West End landlord Shaftesbury, whose estate covers Seven Dials, Carnaby St and Chinatown among other touirst favourites, is hoping for a strong rebound this summer as it emerges from the UK’s lockdown that left its streets deserted.
CEO Brian Bickell said this morning that, despite the cold and wet weather recently, footfall and ringing tills returned along with the easing of restrictions that let the area’s many pubs, bars and restaurants reopen from 12 April.
“The weather hasn’t helped. It was not ideal conditions [for outdoor dining] but people have come back, but half of our hospitality tenants were not able to reopen until last week”
The CEO added that the more important milestone is 21 June, when social distancing should be relaxed and businesses can use their full capacity and actually make money.
On the chance that the 21 June date to reopen nightclubs and finally end social distancing may be pushed back, Bickell said it was important that the Government does it once and does it right, as the stop-start nature of restrictions would kill off already-struggling businesses.
Shaftesbury collected £48.9m in rents from central London tenants in the six months to 31 March 2021. Excluding lease incentives it was just £33m.
It managed to collect payments from less than half of its occupiers for the six month period.

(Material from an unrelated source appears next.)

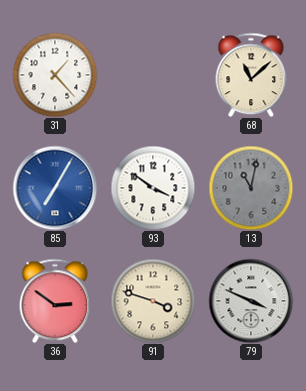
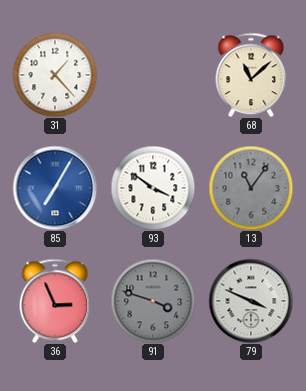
13: 11:02 -> 11:06
36: 2:51 -> 2:56
91 dial: cream -> grey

Net loss for the period was £338.5m, widening from £287.6m for the same period in 2020.
Shares slipped 2.3 per cent to 523p this morning.
Shaftesbury said the loss after tax for the period of £338.5m was predominantly due to revaluation deficits in both the wholly-owned portfolio and the Longmartin joint venture, which together amounted to £342.6m.
Unsurprisingly, the UK’s second and third national lockdowns, as well as tiered restrictions which limited trading have a lot to answer for.
As venues went out of business, and empty space around Carnaby St, Chinatown and elsewhere has increased, the valuation of Shaftesbury’s portfolio has again shrunk across the period, falling 10.1 per cent to £2.6bn.
Bickell thinks that the West End revival is now underway and there will be a boost from UK tourists into London since “poor olf Britons can’t travel abroad much”
“Since the start of re-opening on 12 April, we are seeing an encouraging increase in demand for space and lettings and a return of footfall and spending across our locations. Forecasts point to a sharp rebound in the UK economy but there remains the risk that the recovery could encounter delays and setbacks in the period ahead.
“We expect occupier demand to improve further as businesses seek to locate in our lively, holistically-curated villages. Importantly, the inherent flexibility in our portfolio, and our culture of innovation, will ensure we can continue to adapt our buildings to meet the fast-changing expectations of our occupiers. Growing footfall, prosperity and occupier demand will improve our cash income and earnings and stabilise investment yields.”
Susannah Streeter at Hargreaves Lansdowne spelt out the troubles facing the central London REIT, but also how the company is picking itself up again.
“Once teeming streets have been largely deserted, with only limited respite as lockdowns eased given the absence of tourists, office workers and theatre goers from central London.
“The Trust’s core business is non-essential retail, bars and restaurants which have been forced to close their doors for months at a time. Some have shut up shop altogether, and rent payments have clearly been difficult to meet for others, leading to a 19.4 per cent like for like fall in rental income for Shaftesbury.
“But the curtain is rising slowly on a brighter performance since the big re-opening of retail and hospitality. New tenants are slowly coming forward, with the estimated rental value of vacant properties in the portfolio falling to 11.3 per cent by mid-April from 11.9 per cent at the end of March.